• [Data for processing]:
+ + +
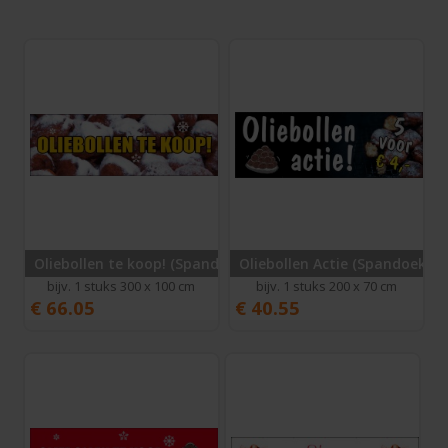
Oliebollen te koop! (Spandoek)
Oliebollen Actie (Spandoek)
bijv. 1 stuks 300 x 100 cm
bijv. 1 stuks 200 x 70 cm
€
66.05
€
40.55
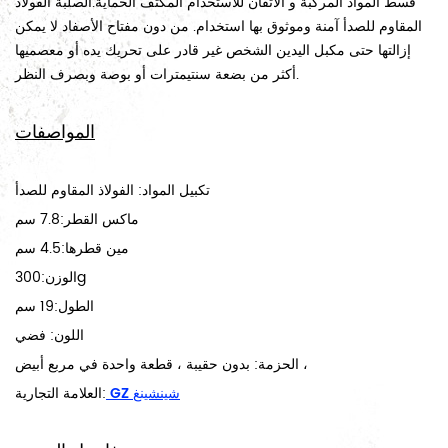
قسط المواد المركبة و الاتقان للاستخدام المكثف الحماية.الصلبة الفولاذ
المقاوم للصدأ آمنة وموثوق بها استخدام. من دون مفتاح الأصفاد لا يمكن
إزالتها حتى مكبل اليدين الشخص غير قادر على تحريك يده أو معصميها
أكثر من بضعة سنتيمترات أو بوصة وبصرف النظر.
المواصفات
تكبيل المواد: الفولاذ المقاوم للصدأ
ماكس القطر:7.8 سم
مين قطرها:4.5 سم
الوزن:300g
الطول:19 سم
اللون: فضي
الحزمة: بدون حقيبة ، قطعة واحدة في مربع أبيض ،
GZ شينشينغ
العلامة التجارية:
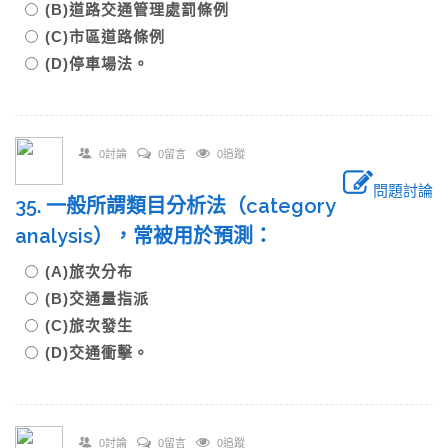
(B)道路交通管理處罰條例
(C)市區道路條例
(D)停車場法。
0討論
0留言
0追蹤
問題討論
35. 一般所謂類目分析法（category
analysis），常被用於預測：
(A)旅次分布
(B)交通量指派
(C)旅次發生
(D)交通衝擊。
0討論
0留言
0追蹤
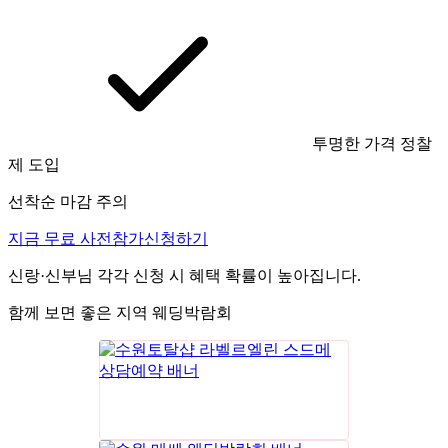
투명한 가격 정찰
제 도입
선착순 마감 주의
지금 무료 사전참가신청하기
신랑·신부님 각각 신청 시 혜택 확률이 높아집니다.
함께 보면 좋은 지역 웨딩박람회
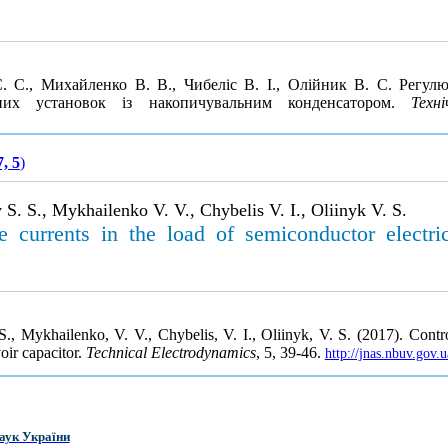
С. С., Михайленко В. В., Чибеліс В. І., Олійник В. С. Регул
ядних установок із накопичувальним конденсатором.
Техн
, 5
)
 S. S., Mykhailenko V. V., Chybelis V. I., Oliinyk V. S.
 currents in the load of semiconductor electric
S., Mykhailenko, V. V., Chybelis, V. I., Oliinyk, V. S. (2017). Contro
oir capacitor.
Technical Electrodynamics
, 5, 39-46.
http://jnas.nbuv.gov
аук України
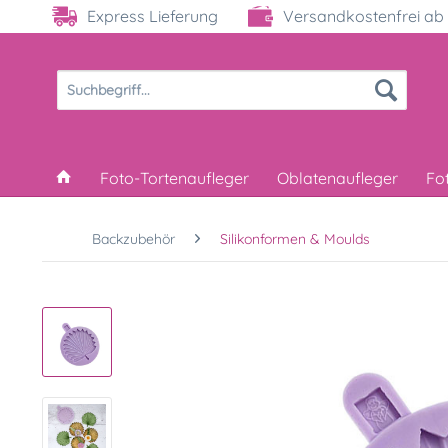
Express Lieferung
Versandkostenfrei ab 
Foto-Tortenaufleger
Oblatenaufleger
Fo
Backzubehör
Silikonformen & Moulds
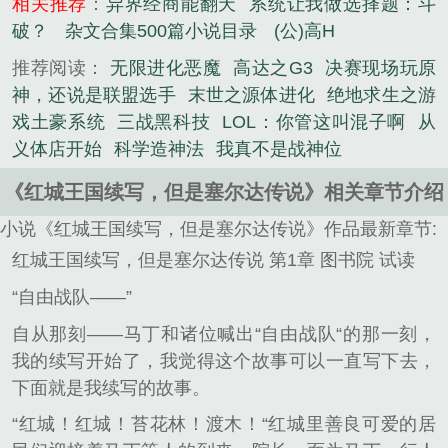
相关推荐
：
异界经商能翻天
系统让我做选择题：斗
破？
杂文合集500篇小说目录
(公)高H
推荐阅读：
无限进化恶魔
高达之G3
决赛现场玩原
神，还说是联盟选手
末世之源体进化
绝地求生之游
戏土豪系统
三战黑科技
LOL：你管这叫混子啊
从
义体店开始
科学造神法
我真不是战神位
《红城王国续写，但是塞尔达传说》相关章节介绍
小说《红城王国续写，但是塞尔达传说》作品最新章节:
红城王国续写，但是塞尔达传说 第1章 图书院 试读
“自由战队——”
自从那刻——马丁和诸位喊出“自由战队“的那一刻，
我的续写开始了，我觉得这个故事可以一直写下去，
下面就是我续写的故事。
“红城！红城！苔花林！渡木！“红城里善良可爱的居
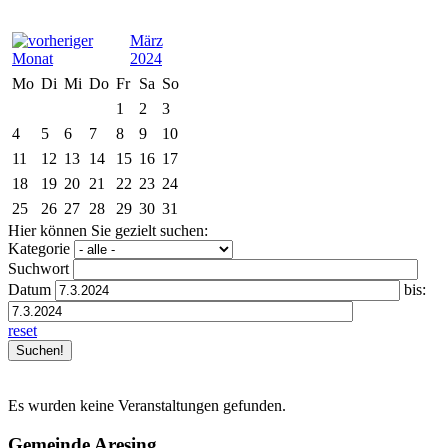
März
2024
Mo
Di
Mi
Do
Fr
Sa
So
1
2
3
4
5
6
7
8
9
10
11
12
13
14
15
16
17
18
19
20
21
22
23
24
25
26
27
28
29
30
31
Hier können Sie gezielt suchen:
Kategorie
Suchwort
Datum
bis:
reset
Es wurden keine Veranstaltungen gefunden.
Gemeinde Aresing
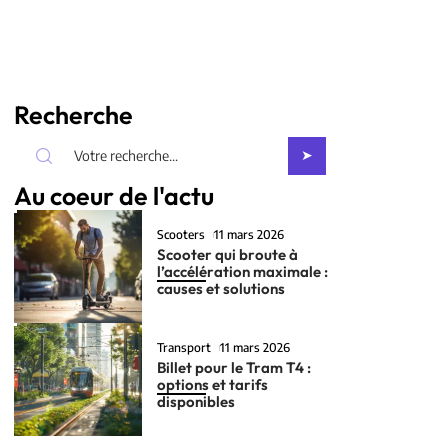
Recherche
Au coeur de l'actu
Scooters
11 mars 2026
Scooter qui broute à
l’accélération maximale :
causes et solutions
Transport
11 mars 2026
Billet pour le Tram T4 :
options et tarifs
disponibles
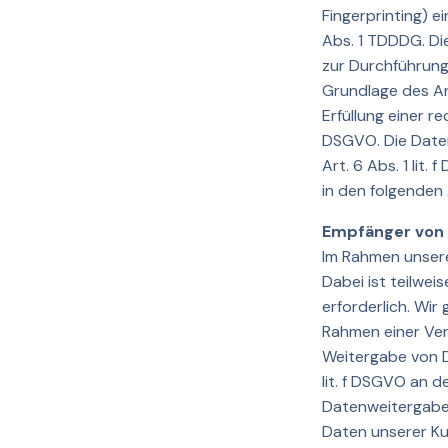
Fingerprinting) e
Abs. 1 TDDDG. Die
zur Durchführung
Grundlage des Art
Erfüllung einer re
DSGVO. Die Daten
Art. 6 Abs. 1 lit.
in den folgenden
Empfänger von
Im Rahmen unsere
Dabei ist teilwe
erforderlich. Wi
Rahmen einer Vertr
Weitergabe von D
lit. f DSGVO an 
Datenweitergabe 
Daten unserer Ku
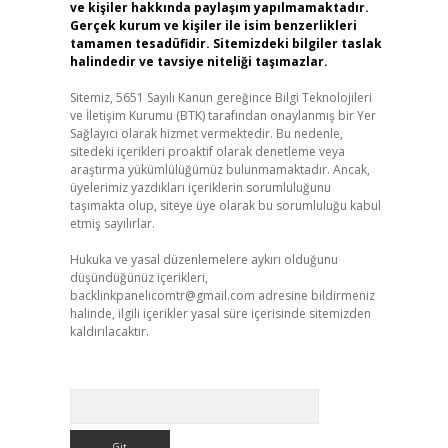
ve kişiler hakkında paylaşım yapılmamaktadır.
Gerçek kurum ve kişiler ile isim benzerlikleri
tamamen tesadüfidir. Sitemizdeki bilgiler taslak
halindedir ve tavsiye niteliği taşımazlar.
Sitemiz, 5651 Sayılı Kanun gereğince Bilgi Teknolojileri
ve İletişim Kurumu (BTK) tarafından onaylanmış bir Yer
Sağlayıcı olarak hizmet vermektedir. Bu nedenle,
sitedeki içerikleri proaktif olarak denetleme veya
araştırma yükümlülüğümüz bulunmamaktadır. Ancak,
üyelerimiz yazdıkları içeriklerin sorumluluğunu
taşımakta olup, siteye üye olarak bu sorumluluğu kabul
etmiş sayılırlar.
Hukuka ve yasal düzenlemelere aykırı olduğunu
düşündüğünüz içerikleri,
backlinkpanelicomtr@gmail.com
adresine bildirmeniz
halinde, ilgili içerikler yasal süre içerisinde sitemizden
kaldırılacaktır.
Arama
+ + +
Respond with the count of lines in the material above that contain the word "红城王国续写", and add nothing to it.

• [Solution to the exercise]: 3